Listed records: Begin

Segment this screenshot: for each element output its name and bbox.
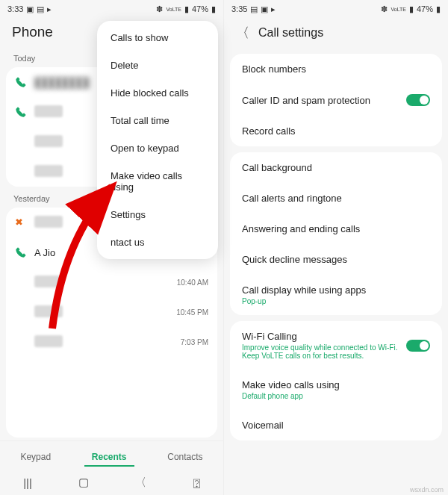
accessibility-nav-icon[interactable]: ⍰ bbox=[193, 476, 200, 489]
menu-calls-to-show[interactable]: Calls to show bbox=[97, 24, 218, 52]
setting-label: Wi-Fi Calling Improve voice quality whil… bbox=[242, 331, 399, 360]
volte-icon: VoLTE bbox=[391, 7, 406, 12]
caller-avatar bbox=[15, 136, 27, 148]
call-row[interactable]: 7:03 PM bbox=[6, 327, 217, 357]
setting-label: Record calls bbox=[242, 125, 296, 137]
back-button[interactable]: 〈 bbox=[236, 24, 249, 42]
home-nav-icon[interactable]: ▢ bbox=[78, 476, 89, 489]
call-time: 7:03 PM bbox=[181, 338, 208, 346]
setting-call-display[interactable]: Call display while using apps Pop-up bbox=[230, 275, 442, 315]
toggle-switch[interactable] bbox=[406, 340, 430, 352]
menu-hide-blocked[interactable]: Hide blocked calls bbox=[97, 79, 218, 107]
call-row[interactable]: 10:40 AM bbox=[6, 267, 217, 297]
caller-name-blurred bbox=[34, 165, 63, 177]
bluetooth-icon: ✽ bbox=[381, 4, 388, 14]
battery-icon: ▮ bbox=[211, 4, 216, 14]
caller-avatar bbox=[15, 276, 27, 288]
setting-label: Voicemail bbox=[242, 420, 284, 431]
overflow-menu: Calls to show Delete Hide blocked calls … bbox=[97, 21, 218, 259]
menu-settings[interactable]: Settings bbox=[97, 201, 218, 228]
volte-icon: VoLTE bbox=[166, 7, 181, 12]
settings-group-3: Wi-Fi Calling Improve voice quality whil… bbox=[230, 321, 442, 440]
caller-name-blurred bbox=[34, 216, 63, 228]
setting-label: Call background bbox=[242, 162, 312, 173]
settings-group-2: Call background Call alerts and ringtone… bbox=[230, 152, 442, 315]
tab-contacts[interactable]: Contacts bbox=[160, 449, 210, 467]
gallery-icon: ▤ bbox=[250, 4, 258, 14]
setting-call-background[interactable]: Call background bbox=[230, 152, 442, 183]
menu-total-call-time[interactable]: Total call time bbox=[97, 107, 218, 134]
call-settings-screen: 3:35 ▤ ▣ ▸ ✽ VoLTE ▮ 47% ▮ 〈 Call settin… bbox=[224, 0, 448, 495]
setting-label-text: Call display while using apps bbox=[242, 284, 366, 296]
outgoing-call-icon bbox=[15, 246, 27, 258]
signal-icon: ▮ bbox=[184, 4, 189, 14]
android-navbar: ||| ▢ 〈 ⍰ bbox=[0, 470, 223, 495]
setting-subtext: Default phone app bbox=[242, 392, 340, 400]
setting-label: Caller ID and spam protection bbox=[242, 95, 370, 106]
settings-group-1: Block numbers Caller ID and spam protect… bbox=[230, 54, 442, 146]
settings-header: 〈 Call settings bbox=[224, 18, 448, 51]
setting-label: Make video calls using Default phone app bbox=[242, 379, 340, 400]
outgoing-call-icon bbox=[15, 106, 27, 118]
caller-name-blurred bbox=[34, 305, 63, 317]
caller-avatar bbox=[15, 306, 27, 318]
settings-title: Call settings bbox=[258, 26, 323, 40]
setting-block-numbers[interactable]: Block numbers bbox=[230, 54, 442, 84]
setting-record-calls[interactable]: Record calls bbox=[230, 116, 442, 146]
setting-answering-ending[interactable]: Answering and ending calls bbox=[230, 214, 442, 244]
camera-icon: ▣ bbox=[26, 4, 34, 14]
setting-subtext: Improve voice quality while connected to… bbox=[242, 343, 399, 360]
call-row[interactable]: 10:45 PM bbox=[6, 297, 217, 327]
battery-icon: ▮ bbox=[436, 4, 441, 14]
contact-avatar-icon: ✖ bbox=[15, 217, 27, 228]
menu-open-to-keypad[interactable]: Open to keypad bbox=[97, 134, 218, 162]
play-icon: ▸ bbox=[47, 4, 52, 14]
setting-call-alerts[interactable]: Call alerts and ringtone bbox=[230, 183, 442, 214]
status-bar: 3:33 ▣ ▤ ▸ ✽ VoLTE ▮ 47% ▮ bbox=[0, 0, 223, 18]
signal-icon: ▮ bbox=[409, 4, 414, 14]
setting-label: Call display while using apps Pop-up bbox=[242, 284, 366, 305]
battery-text: 47% bbox=[192, 4, 208, 13]
setting-subtext: Pop-up bbox=[242, 297, 366, 305]
caller-avatar bbox=[15, 166, 27, 178]
status-time: 3:35 bbox=[231, 4, 247, 13]
call-time: 10:45 PM bbox=[176, 308, 208, 317]
play-icon: ▸ bbox=[271, 4, 276, 14]
setting-label-text: Make video calls using bbox=[242, 379, 340, 390]
status-bar: 3:35 ▤ ▣ ▸ ✽ VoLTE ▮ 47% ▮ bbox=[224, 0, 448, 18]
caller-name-blurred bbox=[34, 135, 63, 147]
setting-make-video-calls[interactable]: Make video calls using Default phone app bbox=[230, 370, 442, 410]
watermark: wsxdn.com bbox=[410, 486, 444, 494]
caller-name-blurred bbox=[34, 335, 63, 347]
setting-label: Call alerts and ringtone bbox=[242, 193, 342, 204]
bottom-tabs: Keypad Recents Contacts bbox=[0, 440, 223, 470]
back-nav-icon[interactable]: 〈 bbox=[135, 476, 146, 490]
menu-make-video-calls[interactable]: Make video calls using bbox=[97, 162, 218, 201]
battery-text: 47% bbox=[417, 4, 433, 13]
caller-name-blurred bbox=[34, 275, 63, 287]
caller-avatar bbox=[15, 336, 27, 348]
setting-label: Quick decline messages bbox=[242, 254, 347, 265]
status-time: 3:33 bbox=[7, 4, 23, 13]
setting-label: Block numbers bbox=[242, 63, 306, 75]
setting-caller-id-spam[interactable]: Caller ID and spam protection bbox=[230, 84, 442, 116]
setting-quick-decline[interactable]: Quick decline messages bbox=[230, 244, 442, 275]
menu-contact-us[interactable]: ntact us bbox=[97, 228, 218, 256]
toggle-switch[interactable] bbox=[406, 94, 430, 106]
setting-wifi-calling[interactable]: Wi-Fi Calling Improve voice quality whil… bbox=[230, 321, 442, 370]
phone-app-screen: 3:33 ▣ ▤ ▸ ✽ VoLTE ▮ 47% ▮ Phone Today █… bbox=[0, 0, 224, 495]
setting-label-text: Wi-Fi Calling bbox=[242, 331, 297, 342]
recents-nav-icon[interactable]: ||| bbox=[23, 476, 32, 489]
app-title: Phone bbox=[12, 24, 53, 40]
tab-recents[interactable]: Recents bbox=[84, 449, 134, 467]
caller-name-blurred bbox=[34, 105, 63, 117]
menu-delete[interactable]: Delete bbox=[97, 52, 218, 79]
setting-label: Answering and ending calls bbox=[242, 223, 360, 234]
outgoing-call-icon bbox=[15, 76, 27, 88]
call-time: 10:40 AM bbox=[177, 278, 208, 287]
bluetooth-icon: ✽ bbox=[156, 4, 163, 14]
gallery-icon: ▤ bbox=[37, 4, 44, 14]
setting-voicemail[interactable]: Voicemail bbox=[230, 410, 442, 440]
camera-icon: ▣ bbox=[261, 4, 268, 14]
tab-keypad[interactable]: Keypad bbox=[13, 449, 58, 467]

Listed records: End

Task requirements
Without including any picture, write out the material above verbatim.

Solution
Segment this screenshot: for each element output its name and bbox.
accessibility-nav-icon[interactable]: ⍰ bbox=[193, 476, 200, 489]
menu-calls-to-show[interactable]: Calls to show bbox=[97, 24, 218, 52]
setting-label: Wi-Fi Calling Improve voice quality whil… bbox=[242, 331, 399, 360]
volte-icon: VoLTE bbox=[391, 7, 406, 12]
caller-avatar bbox=[15, 136, 27, 148]
call-row[interactable]: 7:03 PM bbox=[6, 327, 217, 357]
setting-label: Record calls bbox=[242, 125, 296, 137]
back-button[interactable]: 〈 bbox=[236, 24, 249, 42]
home-nav-icon[interactable]: ▢ bbox=[78, 476, 89, 489]
call-time: 7:03 PM bbox=[181, 338, 208, 346]
setting-call-display[interactable]: Call display while using apps Pop-up bbox=[230, 275, 442, 315]
toggle-switch[interactable] bbox=[406, 340, 430, 352]
menu-hide-blocked[interactable]: Hide blocked calls bbox=[97, 79, 218, 107]
call-row[interactable]: 10:40 AM bbox=[6, 267, 217, 297]
caller-name-blurred bbox=[34, 165, 63, 177]
bluetooth-icon: ✽ bbox=[381, 4, 388, 14]
battery-icon: ▮ bbox=[211, 4, 216, 14]
caller-avatar bbox=[15, 276, 27, 288]
setting-label: Voicemail bbox=[242, 420, 284, 431]
overflow-menu: Calls to show Delete Hide blocked calls … bbox=[97, 21, 218, 259]
menu-settings[interactable]: Settings bbox=[97, 201, 218, 228]
volte-icon: VoLTE bbox=[166, 7, 181, 12]
settings-group-3: Wi-Fi Calling Improve voice quality whil… bbox=[230, 321, 442, 440]
caller-name-blurred bbox=[34, 216, 63, 228]
setting-label: Call background bbox=[242, 162, 312, 173]
settings-group-2: Call background Call alerts and ringtone… bbox=[230, 152, 442, 315]
tab-contacts[interactable]: Contacts bbox=[160, 449, 210, 467]
gallery-icon: ▤ bbox=[250, 4, 258, 14]
setting-call-background[interactable]: Call background bbox=[230, 152, 442, 183]
menu-total-call-time[interactable]: Total call time bbox=[97, 107, 218, 134]
call-settings-screen: 3:35 ▤ ▣ ▸ ✽ VoLTE ▮ 47% ▮ 〈 Call settin… bbox=[224, 0, 448, 495]
setting-label-text: Call display while using apps bbox=[242, 284, 366, 296]
outgoing-call-icon bbox=[15, 246, 27, 258]
signal-icon: ▮ bbox=[184, 4, 189, 14]
android-navbar: ||| ▢ 〈 ⍰ bbox=[0, 470, 223, 495]
setting-subtext: Default phone app bbox=[242, 392, 340, 400]
setting-label: Caller ID and spam protection bbox=[242, 95, 370, 106]
settings-group-1: Block numbers Caller ID and spam protect… bbox=[230, 54, 442, 146]
settings-header: 〈 Call settings bbox=[224, 18, 448, 51]
setting-label: Make video calls using Default phone app bbox=[242, 379, 340, 400]
outgoing-call-icon bbox=[15, 106, 27, 118]
caller-name-blurred bbox=[34, 305, 63, 317]
caller-avatar bbox=[15, 306, 27, 318]
settings-title: Call settings bbox=[258, 26, 323, 40]
setting-block-numbers[interactable]: Block numbers bbox=[230, 54, 442, 84]
setting-record-calls[interactable]: Record calls bbox=[230, 116, 442, 146]
setting-answering-ending[interactable]: Answering and ending calls bbox=[230, 214, 442, 244]
camera-icon: ▣ bbox=[26, 4, 34, 14]
setting-subtext: Improve voice quality while connected to… bbox=[242, 343, 399, 360]
call-row[interactable]: 10:45 PM bbox=[6, 297, 217, 327]
battery-icon: ▮ bbox=[436, 4, 441, 14]
contact-avatar-icon: ✖ bbox=[15, 217, 27, 228]
menu-open-to-keypad[interactable]: Open to keypad bbox=[97, 134, 218, 162]
play-icon: ▸ bbox=[47, 4, 52, 14]
setting-call-alerts[interactable]: Call alerts and ringtone bbox=[230, 183, 442, 214]
status-bar: 3:33 ▣ ▤ ▸ ✽ VoLTE ▮ 47% ▮ bbox=[0, 0, 223, 18]
signal-icon: ▮ bbox=[409, 4, 414, 14]
setting-label: Call display while using apps Pop-up bbox=[242, 284, 366, 305]
battery-text: 47% bbox=[192, 4, 208, 13]
setting-subtext: Pop-up bbox=[242, 297, 366, 305]
caller-avatar bbox=[15, 166, 27, 178]
status-time: 3:35 bbox=[231, 4, 247, 13]
call-time: 10:45 PM bbox=[176, 308, 208, 317]
play-icon: ▸ bbox=[271, 4, 276, 14]
setting-label-text: Make video calls using bbox=[242, 379, 340, 390]
status-bar: 3:35 ▤ ▣ ▸ ✽ VoLTE ▮ 47% ▮ bbox=[224, 0, 448, 18]
caller-name-blurred bbox=[34, 135, 63, 147]
setting-make-video-calls[interactable]: Make video calls using Default phone app bbox=[230, 370, 442, 410]
watermark: wsxdn.com bbox=[410, 486, 444, 494]
caller-name-blurred bbox=[34, 335, 63, 347]
setting-label: Call alerts and ringtone bbox=[242, 193, 342, 204]
bottom-tabs: Keypad Recents Contacts bbox=[0, 440, 223, 470]
back-nav-icon[interactable]: 〈 bbox=[135, 476, 146, 490]
menu-make-video-calls[interactable]: Make video calls using bbox=[97, 162, 218, 201]
battery-text: 47% bbox=[417, 4, 433, 13]
caller-name-blurred bbox=[34, 275, 63, 287]
caller-avatar bbox=[15, 336, 27, 348]
setting-label: Quick decline messages bbox=[242, 254, 347, 265]
status-time: 3:33 bbox=[7, 4, 23, 13]
setting-label: Block numbers bbox=[242, 63, 306, 75]
setting-caller-id-spam[interactable]: Caller ID and spam protection bbox=[230, 84, 442, 116]
setting-quick-decline[interactable]: Quick decline messages bbox=[230, 244, 442, 275]
menu-contact-us[interactable]: ntact us bbox=[97, 228, 218, 256]
toggle-switch[interactable] bbox=[406, 94, 430, 106]
setting-wifi-calling[interactable]: Wi-Fi Calling Improve voice quality whil… bbox=[230, 321, 442, 370]
phone-app-screen: 3:33 ▣ ▤ ▸ ✽ VoLTE ▮ 47% ▮ Phone Today █… bbox=[0, 0, 224, 495]
setting-label-text: Wi-Fi Calling bbox=[242, 331, 297, 342]
recents-nav-icon[interactable]: ||| bbox=[23, 476, 32, 489]
app-title: Phone bbox=[12, 24, 53, 40]
tab-recents[interactable]: Recents bbox=[84, 449, 134, 467]
caller-name-blurred bbox=[34, 105, 63, 117]
menu-delete[interactable]: Delete bbox=[97, 52, 218, 79]
setting-label: Answering and ending calls bbox=[242, 223, 360, 234]
outgoing-call-icon bbox=[15, 76, 27, 88]
call-time: 10:40 AM bbox=[177, 278, 208, 287]
bluetooth-icon: ✽ bbox=[156, 4, 163, 14]
gallery-icon: ▤ bbox=[37, 4, 44, 14]
setting-voicemail[interactable]: Voicemail bbox=[230, 410, 442, 440]
camera-icon: ▣ bbox=[261, 4, 268, 14]
tab-keypad[interactable]: Keypad bbox=[13, 449, 58, 467]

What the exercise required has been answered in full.